REQUIREMENT: Please produce a character-exact copy of the listing that follows, omitting all images.
....
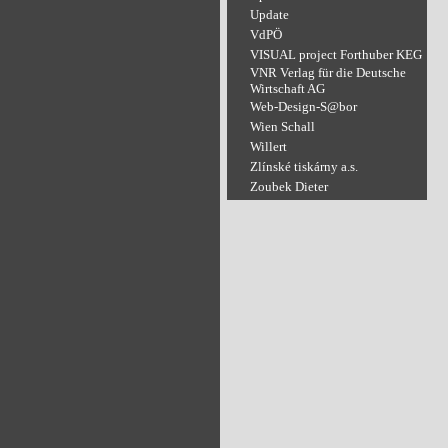
Update
VdPÖ
VISUAL project Forthuber KEG
VNR Verlag für die Deutsche
Wirtschaft AG
Web-Design-S@bor
Wien Schall
Willert
Zlínské tiskárny a.s.
Zoubek Dieter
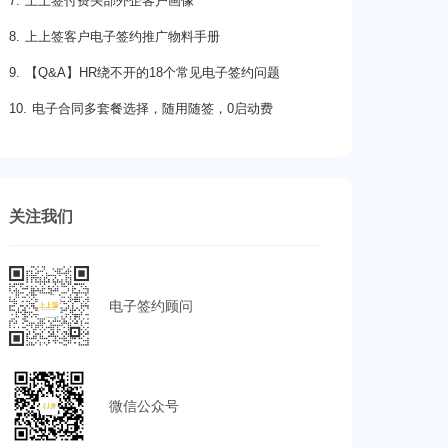
7. 上上签付费头部外企客户画像
8. 上上签客户电子签约推广物料手册
9. 【Q&A】HR绕不开的18个常见电子签约问题
10. 电子合同多套餐选择，随用随签，0启动费
关注我们
电子签约顾问
微信公众号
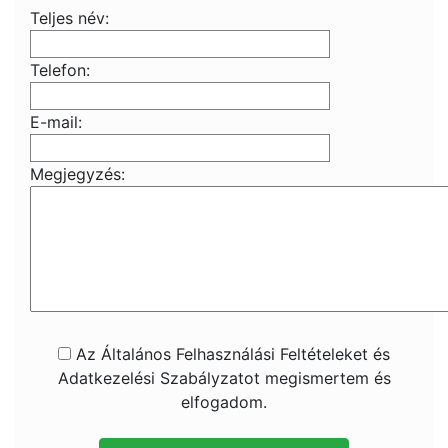
Teljes név:
Telefon:
E-mail:
Megjegyzés:
Az Általános Felhasználási Feltételeket és
Adatkezelési Szabályzatot megismertem és
elfogadom.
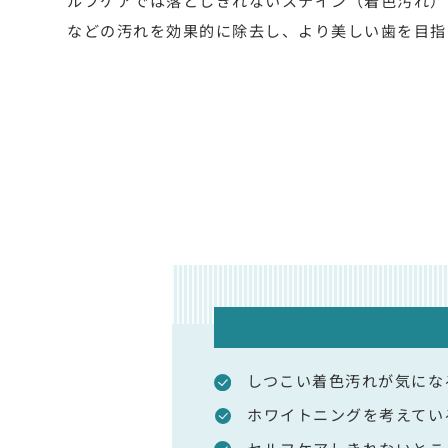
ルフケアでは落としきれないステイン（着色汚れ）
などの汚れを効果的に除去し、より美しい歯を目指
しつこい着色汚れが気にな
ホワイトニングを考えてい
セルフケアしきれないとこ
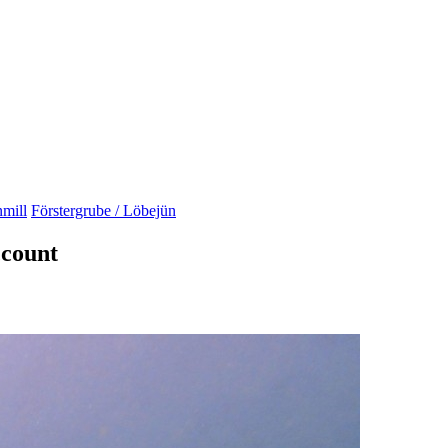
nmill
Förstergrube / Löbejün
ccount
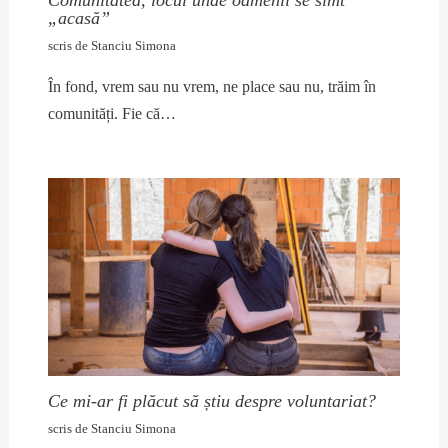
Comunitatea, locul unde oamenii se simt
„acasă”
scris de
Stanciu Simona
În fond, vrem sau nu vrem, ne place sau nu, trăim în
comunități. Fie că…
Ce mi-ar fi plăcut să știu despre voluntariat?
scris de
Stanciu Simona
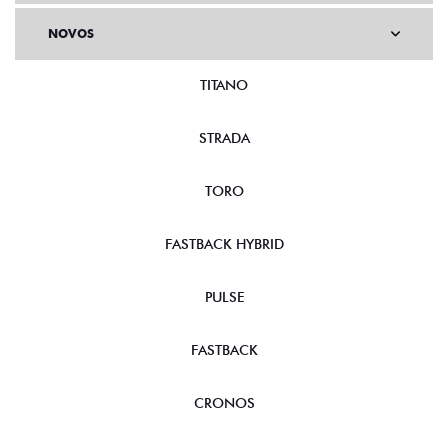
NOVOS
TITANO
STRADA
TORO
FASTBACK HYBRID
PULSE
FASTBACK
CRONOS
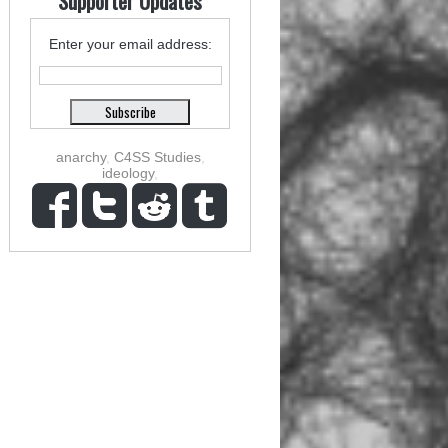
Supporter Updates
Enter your email address:
anarchy
,
C4SS Studies
,
ideology
,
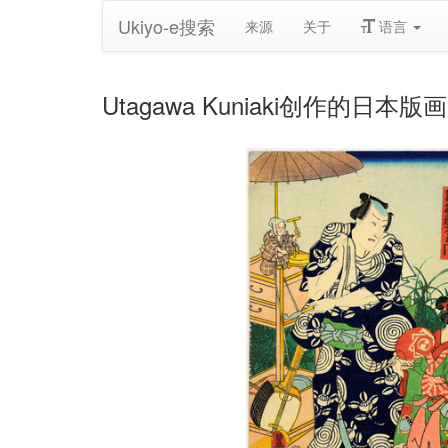
Ukiyo-e搜索
来源
关于
语言
Utagawa Kuniaki创作的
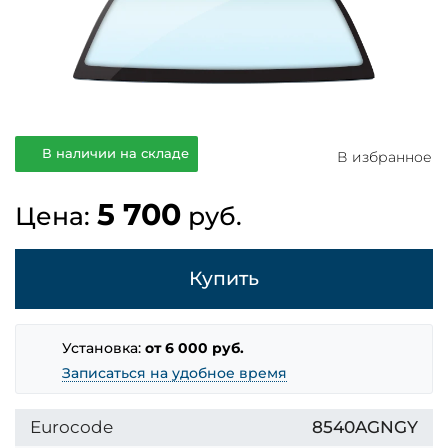
В наличии на складе
В избранное
5 700
Цена:
руб.
Купить
Установка:
от 6 000 руб.
Записаться на удобное время
Eurocode
8540AGNGY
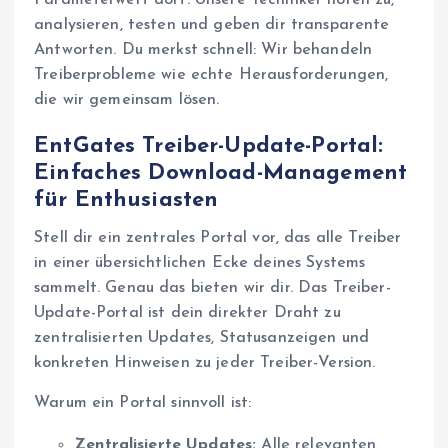
Parameterwert dort. Unsere Techniker hören zu,
analysieren, testen und geben dir transparente
Antworten. Du merkst schnell: Wir behandeln
Treiberprobleme wie echte Herausforderungen,
die wir gemeinsam lösen.
EntGates Treiber-Update-Portal:
Einfaches Download-Management
für Enthusiasten
Stell dir ein zentrales Portal vor, das alle Treiber
in einer übersichtlichen Ecke deines Systems
sammelt. Genau das bieten wir dir. Das Treiber-
Update-Portal ist dein direkter Draht zu
zentralisierten Updates, Statusanzeigen und
konkreten Hinweisen zu jeder Treiber-Version.
Warum ein Portal sinnvoll ist:
Zentralisierte Updates:
Alle relevanten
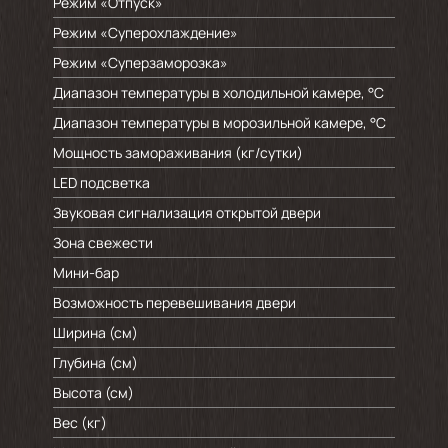
Режим «Отпуск»
Режим «Суперохлаждение»
Режим «Суперзаморозка»
Диапазон температуры в холодильной камере, °C
Диапазон температуры в морозильной камере, °C
Мощность замораживания (кг/cутки)
LED подсветка
Звуковая сигнализация открытой двери
Зона свежести
Мини-бар
Возможность перевешивания двери
Ширина (см)
Глубина (см)
Высота (см)
Вес (кг)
....
EXERCISE SOLUTION:
Update
VdPÖ
VISUAL project Forthuber KEG
VNR Verlag für die Deutsche
Wirtschaft AG
Web-Design-S@bor
Wien Schall
Willert
Zlínské tiskárny a.s.
Zoubek Dieter
7. 上上签付费头部外企客户画像
8. 上上签客户电子签约推广物料手册
9. 【Q&A】HR绕不开的18个常见电子签约问题
10. 电子合同多套餐选择，随用随签，0启动费
关注我们
电子签约顾问
微信公众号
Teljes név:
Telefon:
E-mail:
Megjegyzés:
Az Általános Felhasználási Feltételeket és
Adatkezelési Szabályzatot megismertem és
elfogadom.
ルフケアでは落としきれないステイン（着色汚れ）
などの汚れを効果的に除去し、より美しい歯を目指
しつこい着色汚れが気にな
ホワイトニングを考えてい
セルフケアしきれないとこ
nmill
Förstergrube / Löbejün
ccount
Comunitatea, locul unde oamenii se simt
„acasă”
scris de
Stanciu Simona
În fond, vrem sau nu vrem, ne place sau nu, trăim în
comunități. Fie că…
Ce mi-ar fi plăcut să știu despre voluntariat?
scris de
Stanciu Simona
NOVOS
TITANO
STRADA
TORO
FASTBACK HYBRID
PULSE
FASTBACK
CRONOS
Supporter Updates
Enter your email address:
anarchy
,
C4SS Studies
,
ideology
,
Ukiyo-e搜索
来源
关于
语言
Utagawa Kuniaki创作的
В наличии на складе
В избранное
5 700
Цена:
руб.
Купить
Установка:
от 6 000 руб.
Записаться на удобное время
Eurocode
8540AGNGY
Parameterwert dort. Unsere Techniker hören zu,
analysieren, testen und geben dir transparente
Antworten. Du merkst schnell: Wir behandeln
Treiberprobleme wie echte Herausforderungen,
die wir gemeinsam lösen.
EntGates Treiber-Update-Portal:
Einfaches Download-Management
für Enthusiasten
Stell dir ein zentrales Portal vor, das alle Treiber
in einer übersichtlichen Ecke deines Systems
sammelt. Genau das bieten wir dir. Das Treiber-
Update-Portal ist dein direkter Draht zu
zentralisierten Updates, Statusanzeigen und
konkreten Hinweisen zu jeder Treiber-Version.
Warum ein Portal sinnvoll ist:
Zentralisierte Updates:
Alle relevanten
Режим «Отпуск»
Режим «Суперохлаждение»
Режим «Суперзаморозка»
Диапазон температуры в холодильной камере, °C
Диапазон температуры в морозильной камере, °C
Мощность замораживания (кг/cутки)
LED подсветка
Звуковая сигнализация открытой двери
Зона свежести
Мини-бар
Возможность перевешивания двери
Ширина (см)
Глубина (см)
Высота (см)
Вес (кг)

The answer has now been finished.